Recent house price stats show anything from another monthly fall to a slight rise, although interestingly the year-on-year stats mainly seem to show between a 15% – 20% fall. What does seem to be clear, therefore, is that the various sources predicting a 40% or even 50% drop are wide of the mark.
Now I am sure I will get pilloried for that comment on places like House Price Crash.com, but I just cannot see another 20% drop on top of this.
Sentiment is returning, buyer numbers are slowly increasing, enquiries are up, as reported this week by the RICS, and there are signs that lenders are starting to relax their criteria. Although the recovery process is likely to be painfully slow given the general state of the economy, things are starting to improve.
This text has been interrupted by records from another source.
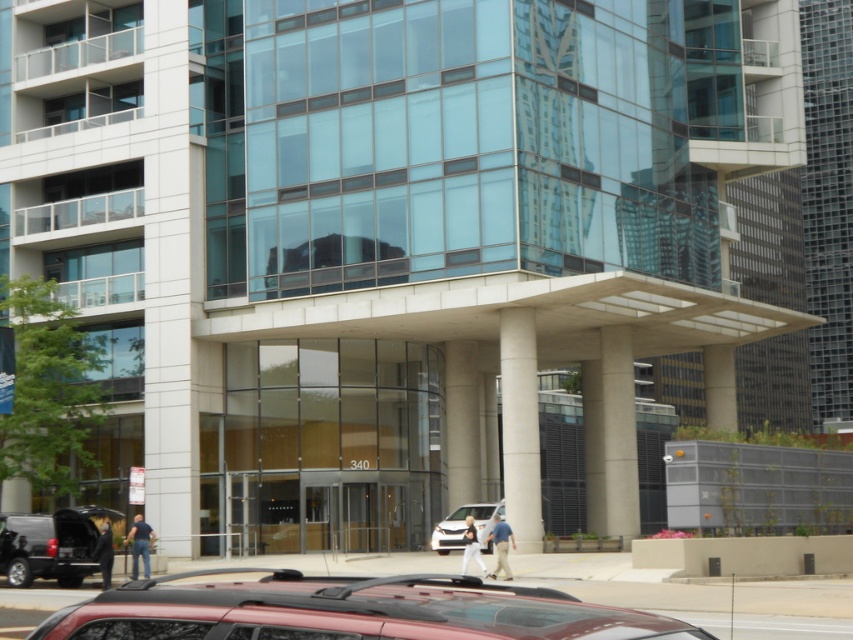 Question: Which point is closer to the camera?

Choices:
 (A) (74, 557)
 (B) (514, 353)
 (C) (466, 404)

Answer: (A)

Question: Which point appears farthest from the camera in this image?

Choices:
 (A) (503, 433)
 (B) (467, 426)
 (C) (447, 516)
 (D) (82, 563)

Answer: (B)

Question: Can you confirm if white marble pillar at center is positioned to the left of white concrete pillar at center?

Choices:
 (A) yes
 (B) no

Answer: (B)

Question: Is black matte suv at lower left positioned before white matte van at center?

Choices:
 (A) yes
 (B) no

Answer: (A)

Question: Which of these objects is positioned farthest from the shiny red suv at lower center?

Choices:
 (A) white matte van at center
 (B) white marble pillar at center
 (C) white concrete pillar at center

Answer: (C)

Question: Can you confirm if shiny red suv at lower center is positioned above black matte suv at lower left?

Choices:
 (A) no
 (B) yes

Answer: (B) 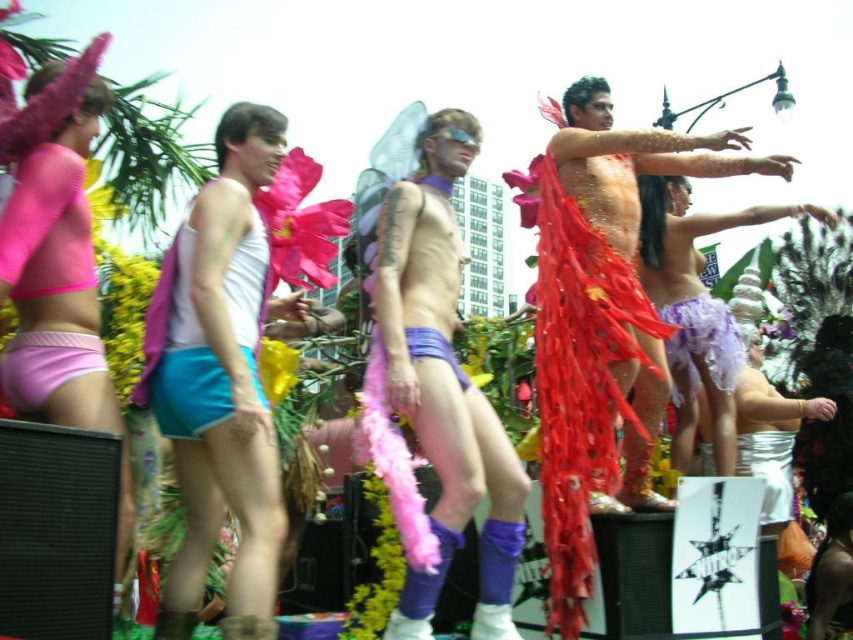 Is pink mesh top at left positioned in front of pink fabric underwear at lower left?

Yes, it is.

Who is shorter, pink mesh top at left or pink fabric underwear at lower left?

pink fabric underwear at lower left is shorter.

In order to click on pink mesh top at left in this screenshot , I will do `click(45, 227)`.

Which is above, pink matte shorts at left or pink fabric underwear at lower left?

pink matte shorts at left

Looking at this image, is pink matte shorts at left to the left of pink fabric underwear at lower left from the viewer's perspective?

Indeed, pink matte shorts at left is positioned on the left side of pink fabric underwear at lower left.

Describe the element at coordinates (53, 248) in the screenshot. This screenshot has height=640, width=853. I see `pink matte shorts at left` at that location.

The image size is (853, 640). In order to click on pink matte shorts at left in this screenshot , I will do `click(53, 248)`.

Which of these two, purple matte shorts at center or teal fabric shorts at center, stands taller?

Result: purple matte shorts at center

Is purple matte shorts at center thinner than teal fabric shorts at center?

No.

Describe the element at coordinates (444, 384) in the screenshot. I see `purple matte shorts at center` at that location.

Identify the location of purple matte shorts at center. (444, 384). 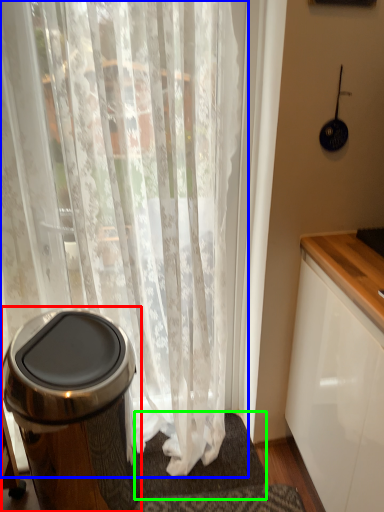 Question: Which object is the farthest from waste container (highlighted by a red box)? Choose among these: curtain (highlighted by a blue box) or bath mat (highlighted by a green box).

Choices:
 (A) curtain
 (B) bath mat

Answer: (B) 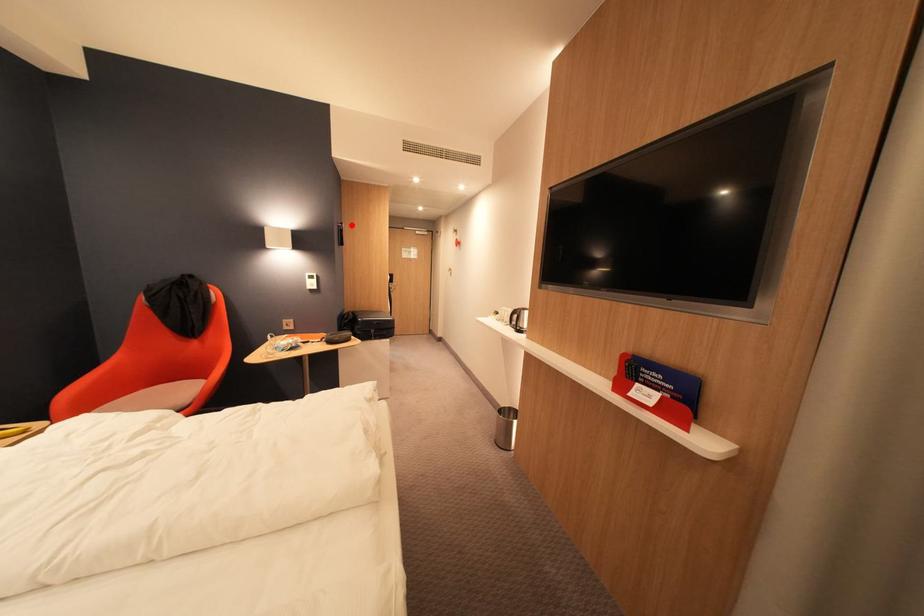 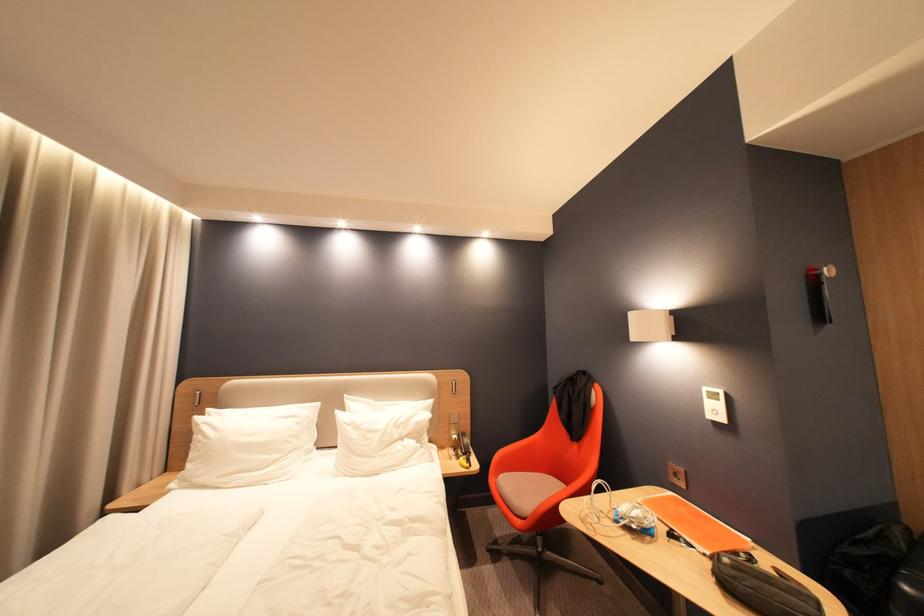 Question: I am providing you with two images of the same scene from different viewpoints. A red point is marked on the first image. At the location where the point appears in image 1, is it still visible in image 2?

Choices:
 (A) Yes
 (B) No

Answer: (A) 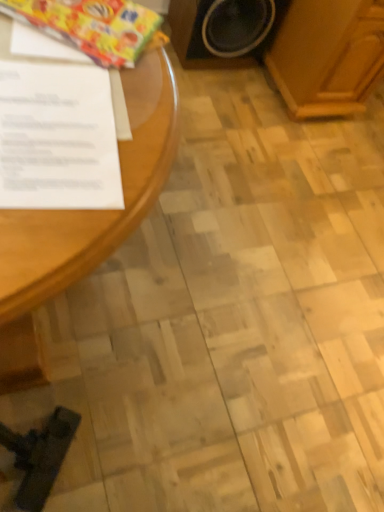 Question: From a real-world perspective, is white paper at left physically located above or below shiny plastic wrapping paper at upper left?

Choices:
 (A) above
 (B) below

Answer: (A)

Question: Relative to shiny plastic wrapping paper at upper left, is white paper at left in front or behind?

Choices:
 (A) front
 (B) behind

Answer: (A)

Question: Estimate the real-world distances between objects in this image. Which object is farther from the white paper at left?

Choices:
 (A) light brown wood at upper right
 (B) wooden speaker at upper right
 (C) shiny plastic wrapping paper at upper left

Answer: (A)

Question: Based on their relative distances, which object is nearer to the white paper at left?

Choices:
 (A) shiny plastic wrapping paper at upper left
 (B) wooden speaker at upper right
 (C) light brown wood at upper right

Answer: (A) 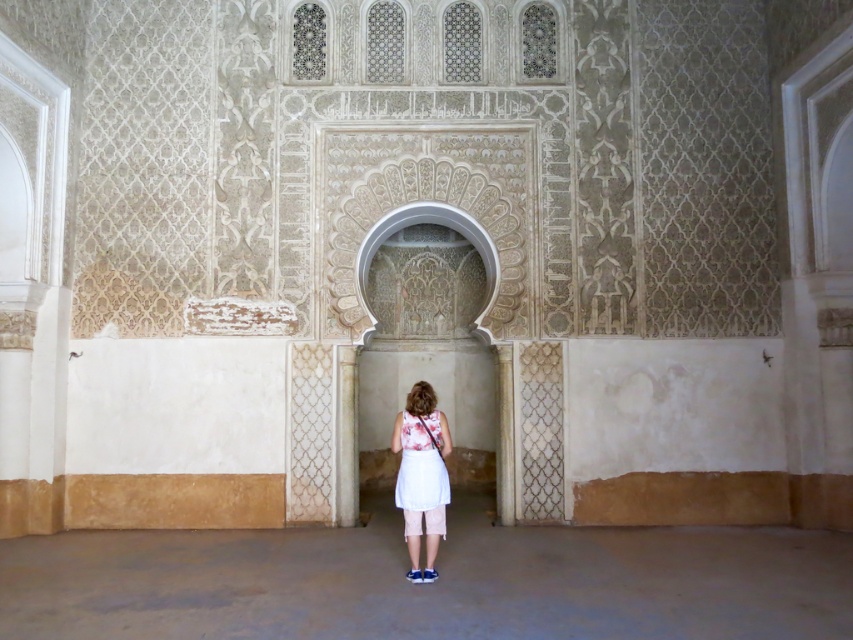 You are standing in the historical building and want to pass through the space between the white cotton dress at center and the white textured pillar at lower center. Can you walk through the space between them comfortably?

The white cotton dress at center might be wider than the white textured pillar at lower center, so the space between them may be narrow. It is uncertain if you can walk through comfortably without more information about their exact widths.

You are an architect designing a replica of this space. You need to ensure that the carved stone archway at center and the white textured pillar at lower center are proportionate. Which object should you consider adjusting in width to maintain the correct proportions?

The carved stone archway at center might be wider than white textured pillar at lower center, so to maintain proportions, adjust the white textured pillar at lower center to match the width of the archway.

You are an interior designer planning to place a white cotton dress at center in front of the carved stone archway at center. Given their widths, which object will appear wider from the viewer?

The carved stone archway at center is wider than the white cotton dress at center, so the carved stone archway at center will appear wider from the viewer. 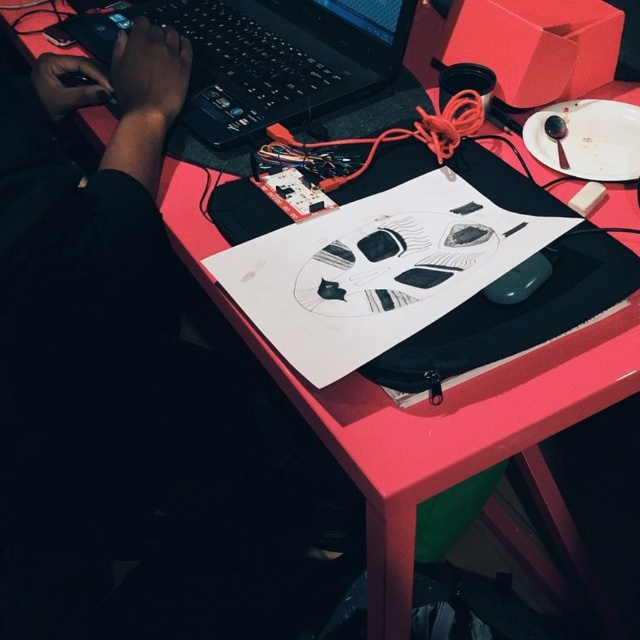 Question: Which of the following is the farthest from the observer?

Choices:
 (A) black plastic laptop at upper left
 (B) black matte mouse at center

Answer: (A)

Question: Does black plastic laptop at upper left appear under black matte mouse at center?

Choices:
 (A) yes
 (B) no

Answer: (B)

Question: Which of the following is the closest to the observer?

Choices:
 (A) (492, 289)
 (B) (196, 52)

Answer: (A)

Question: Can you confirm if black plastic laptop at upper left is positioned to the right of black matte mouse at center?

Choices:
 (A) no
 (B) yes

Answer: (A)

Question: Does black plastic laptop at upper left appear under black matte mouse at center?

Choices:
 (A) yes
 (B) no

Answer: (B) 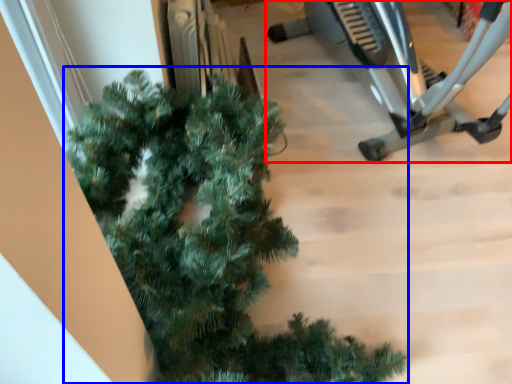 Question: Which object appears farthest to the camera in this image, stationary bicycle (highlighted by a red box) or christmas tree (highlighted by a blue box)?

Choices:
 (A) stationary bicycle
 (B) christmas tree

Answer: (A) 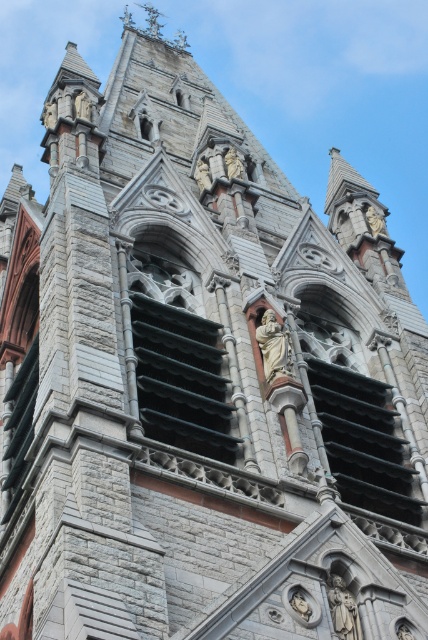 Question: Which point is closer to the camera taking this photo?

Choices:
 (A) (380, 214)
 (B) (350, 593)

Answer: (B)

Question: Does gold statue at upper right appear over gray stone statue at center?

Choices:
 (A) yes
 (B) no

Answer: (B)

Question: In this image, where is polished stone statue at center located relative to gold statue at upper right?

Choices:
 (A) right
 (B) left

Answer: (B)

Question: Among these points, which one is nearest to the camera?

Choices:
 (A) (265, 376)
 (B) (380, 216)

Answer: (A)

Question: Which point is closer to the camera?

Choices:
 (A) polished bronze statue at center
 (B) gold statue at upper right
 (C) gray stone statue at center
 (D) polished stone statue at center

Answer: (A)

Question: Is polished bronze statue at center to the left of gold statue at upper right from the viewer's perspective?

Choices:
 (A) yes
 (B) no

Answer: (A) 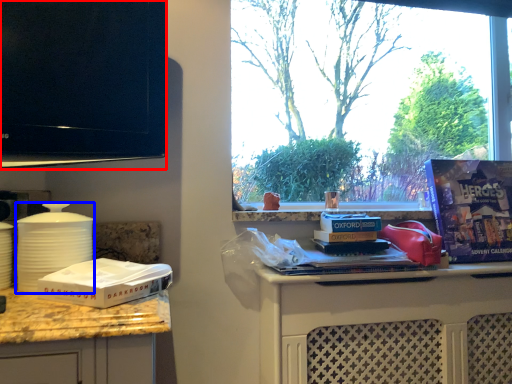 Question: Among these objects, which one is farthest to the camera, television (highlighted by a red box) or kitchen appliance (highlighted by a blue box)?

Choices:
 (A) television
 (B) kitchen appliance

Answer: (A) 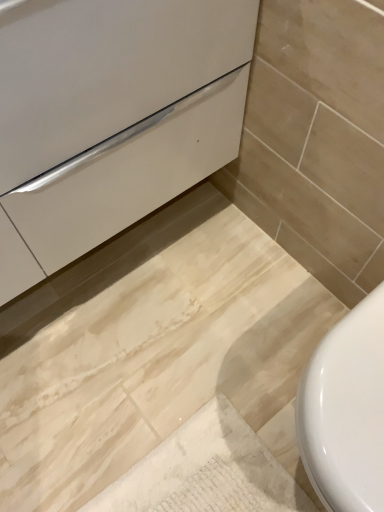 Question: Are white glossy drawer at center and white glossy toilet at lower right beside each other?

Choices:
 (A) yes
 (B) no

Answer: (B)

Question: From a real-world perspective, is white glossy drawer at center positioned under white glossy toilet at lower right based on gravity?

Choices:
 (A) no
 (B) yes

Answer: (A)

Question: Does white glossy drawer at center have a greater width compared to white glossy toilet at lower right?

Choices:
 (A) yes
 (B) no

Answer: (A)

Question: From the image's perspective, is white glossy drawer at center on white glossy toilet at lower right?

Choices:
 (A) yes
 (B) no

Answer: (A)

Question: From a real-world perspective, is white glossy drawer at center on white glossy toilet at lower right?

Choices:
 (A) no
 (B) yes

Answer: (B)

Question: Is white glossy drawer at center further to the viewer compared to white glossy toilet at lower right?

Choices:
 (A) yes
 (B) no

Answer: (B)

Question: Can you confirm if white glossy toilet at lower right is thinner than white glossy drawer at center?

Choices:
 (A) yes
 (B) no

Answer: (A)

Question: Does white glossy toilet at lower right have a lesser height compared to white glossy drawer at center?

Choices:
 (A) yes
 (B) no

Answer: (A)

Question: From a real-world perspective, is white glossy toilet at lower right beneath white glossy drawer at center?

Choices:
 (A) no
 (B) yes

Answer: (B)

Question: Is white glossy drawer at center inside white glossy toilet at lower right?

Choices:
 (A) no
 (B) yes

Answer: (A)

Question: Can you confirm if white glossy toilet at lower right is positioned to the right of white glossy drawer at center?

Choices:
 (A) yes
 (B) no

Answer: (A)

Question: Is white glossy toilet at lower right smaller than white glossy drawer at center?

Choices:
 (A) yes
 (B) no

Answer: (A)

Question: Does point (97, 180) appear closer or farther from the camera than point (317, 370)?

Choices:
 (A) closer
 (B) farther

Answer: (B)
It is pleasing to see that there are more tentatively positive stories and quotes emerging in the press, and the latest to weigh in with their two-penneth worth is David Miles, the soon-to-be- new-boy on the MPC and Morgan Stanley’s’ Chief UK Economist., stating “The worst of the recession may well be behind us.”
This is all well and good, but that does not mean that it is time to crack open the champagne just yet.
Figures out today from the Council of Mortgage Lenders shows that there are now around 900,000 homes in negative equity. This is of course not good news, but should be put into perspective against 1.5 million in the same position in the early 1990’s and facing much higher interest rates.
The fact that interest rates are at their historic lows, however, should ensure less people are forced into repossession than otherwise may have been the case.
The main issue for many is the fact that they cannot remortgage, as lenders continue to offer rates only to those with decent levels of equity, and at ever-increasing margins. This is especially true of tracker rate products. 3% above Bank Base would have been laughed at not-so-long ago even on a complex commercial loan, now it is the norm.
This may seem like a nice, low rate now, but any quick increase in rates and this could turn into a nightmare for many.
It does seem that lenders have an opportunity to get what they have always wanted now, and that’s for many to move onto longer-term fixed rates. But I still feel that they are not taking advantage of this opportunity yet, and that there is room for more competitive fixes over 5 and 10 years.
In my book, a 5 or 10 year rate, certainly at 75% or even 85% in this market, to the right applicant, with prices surely set to recover over the long-term, is a no-risk loan. This is perhaps why I am not an underwriter!